Mas tem um detalhe … interessante, eu mesmo depois que tinha terminado, fiquei com o anel no dedo, mas, em vez deixá-lo no anelar, passei o anel para o dedo indicador e comecei a sair com outra mulher por um bom tempo, com o anel no dedo indicador. Eu gostava daquilo,Não sei por que diabos eu não me lembrei disso antes.”

Como não se trata, aqui, de fazer relato de caso, a referência ao episódio do anel foi aduzida apenas para ilustrar o tipo de material que passou a vir para a consciência de Emmet, após havermos voltado nossa atenção para o eixo LIGAÇÃO-DESLIGAMENTO e para as correlações desse eixo com

(a) claustrofobia;
(b) agorafobia; e
c) pânico.

Vale notar como, no episódio relatado, Emmet “conciliou” as tendências a ligar-se e desligar-se, continuando a usar, não no “dedo de compromisso”, o “anel de compromisso”…

Do relatado, para nossos atuais propósitos, interessa fundamentalmente o seguinte:

Emmet começou terapia comigo no início de dezembro, quando:

(1) tomava 3mg de Lexotan (bromazepan) ao acordar e mais 3mg antes de deitar e
(2) os ataques de pânico ocorriam à razão aproximada de duas vezes por semana.

Conforme foi voltando sua atenção para o eixo conflitual mencionado:

(1) o ritmo de ocorrência dos ataques se foi reduzindo e, desde o INÍCIO DE MARÇO que NÃO SOFREU MAIS NENHUM, isso a despeito de
(2) haver por iniciativa própria reduzido a dosagem de ingestão de bromazepan ao deitar para 1,5mg.
VI

Os casos de Pedro e de Emmet, por mim trazidos à baila, ilustram o conteúdo da ladainha relativa à Síndrome de Pânico, que, até que me convençam de que estou errado, não me canso de repetir:

O tratamento medicamentoso da síndrome do pânico sem se levar em conta o transtorno em que essa síndrome aparece, é meramente paliativo, podendo, em alguns casos, ser perfeitamente dispensável.

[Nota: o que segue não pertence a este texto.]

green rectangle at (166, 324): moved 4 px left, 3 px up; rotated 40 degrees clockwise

*Ataques paroxísticos de angústia: Refere ao clímax de qualquer experiência psicológica. Um ataque "paroxístico" de angústia significa que ela chegou a um ápice em que todos seus sintomas – angústia, taquicardia, sudorese, expectativa de morte, etc. – atingiram um nível máximo. Ou seja, "intensos surtos de angústia", por exemplo.

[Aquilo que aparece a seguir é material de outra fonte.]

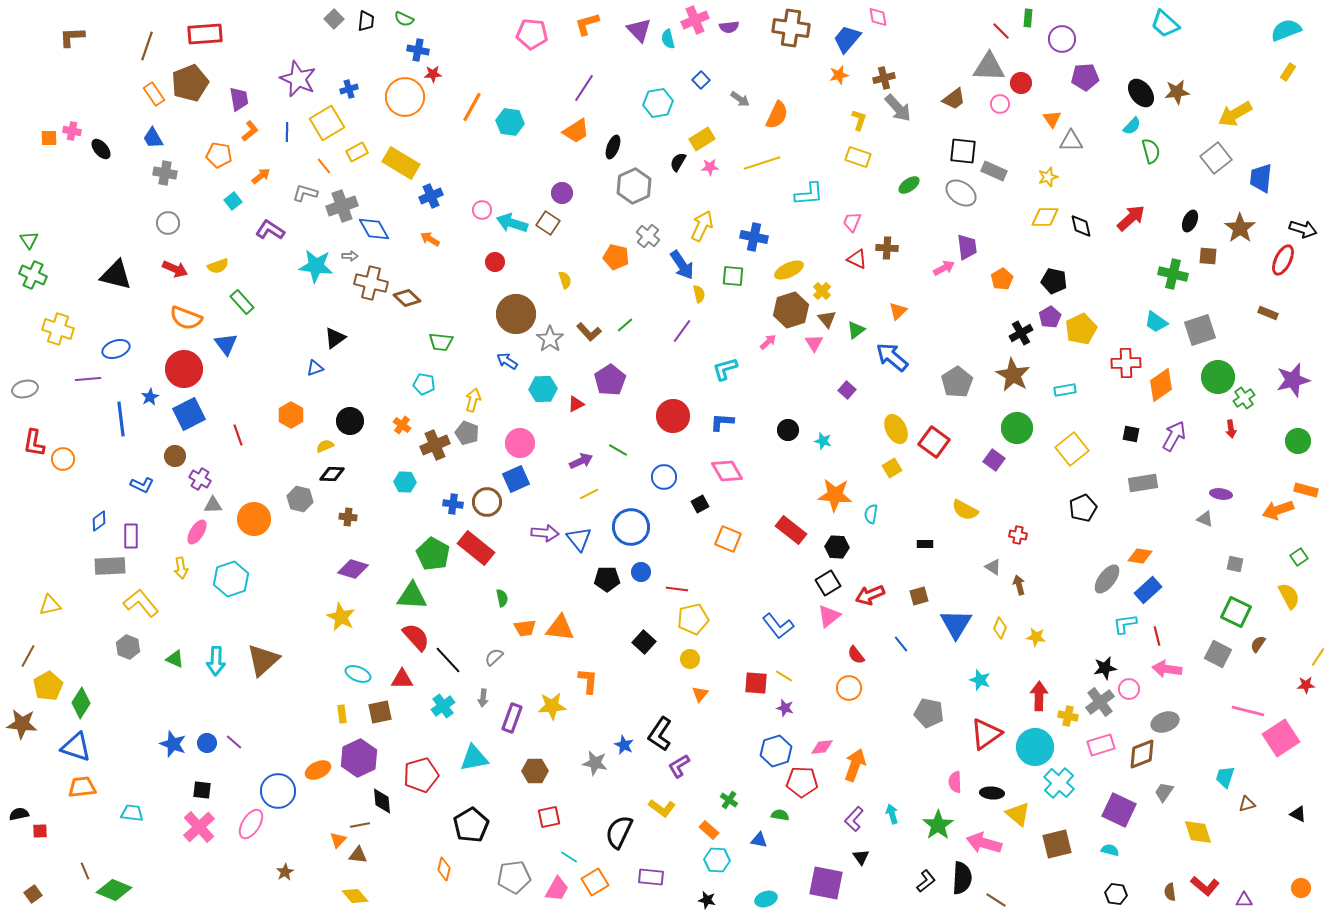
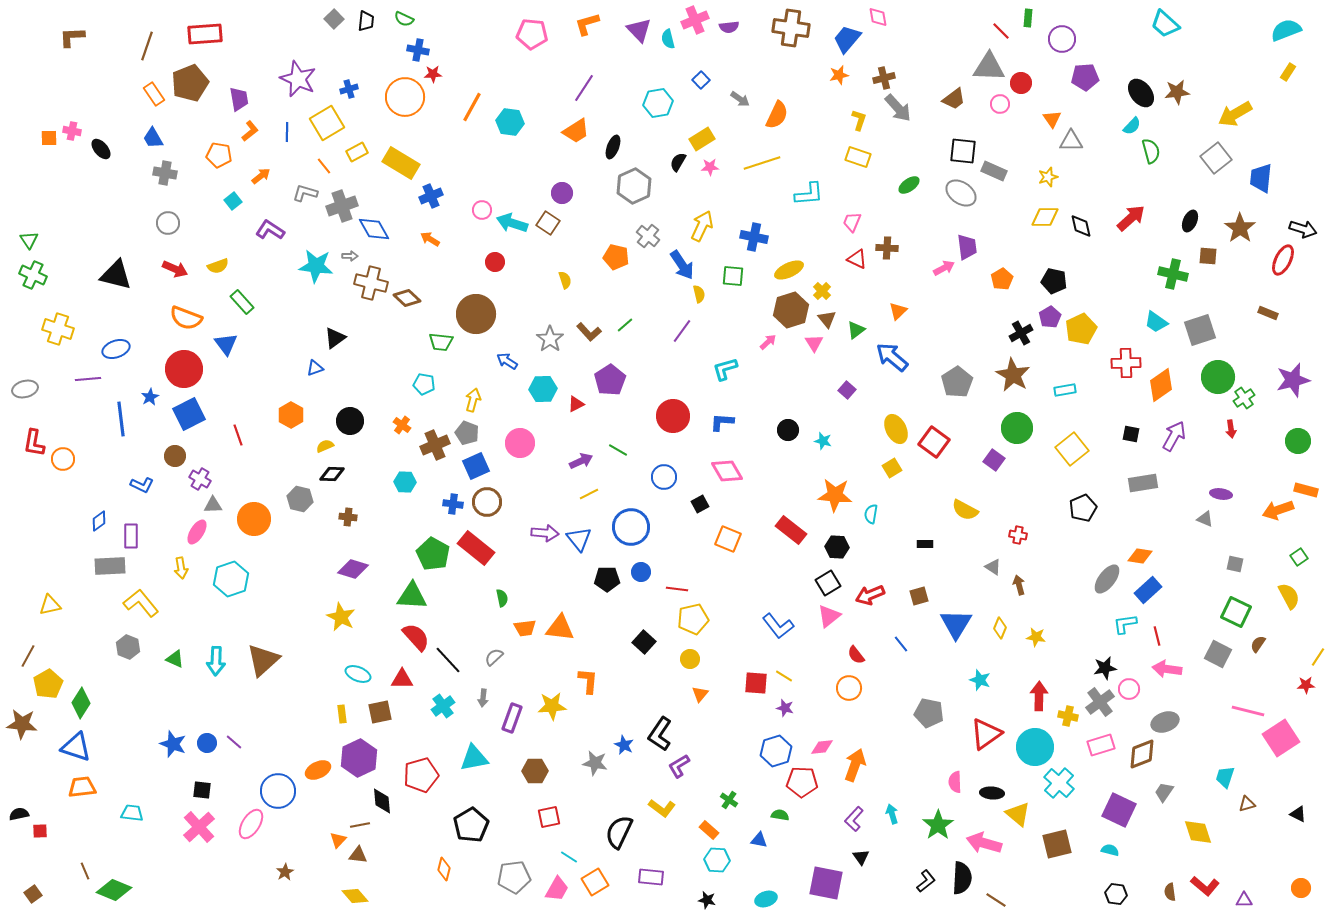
brown circle at (516, 314): moved 40 px left
blue square at (516, 479): moved 40 px left, 13 px up
yellow pentagon at (48, 686): moved 2 px up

** Momento traumático secundário: Se uma mulher, por exemplo, é estuprada por um grupo de homens vestidos de camisa vermelha, a visão posterior de pessoas com camisas vermelhas ativa a lembrança da experiência do estupro (evento traumático primário) e a isso chamamos de "momento traumático secundário".

*** Hhipertonia simpática: O sistema nervoso – isso, a maior parte das pessoas sabe – se divide em voluntário (o que, por exemplo, me permite comandar minha mão para digitar o que estou digitanto) e involuntário (o que comanda, por exemplo, o ritmo de meus batimentos cardíacos e a quantidade de suco gástrico liberada em meu estômago). Esse último ramo do sistema nervoso, o involuntário, se subdivide em simpático e parassimpático. O parassimpático é o sistema que deve comandar, por assim dizer, em "situações normais de temperatura e pressão"; o simpático é o que deve tomar comando em situações emergência. Quando há uma "hipertonia simpática" o sujeito vive em clima de emergência, mesmo quando não há emergência real. Não é, certamente, o melhor dos mundos.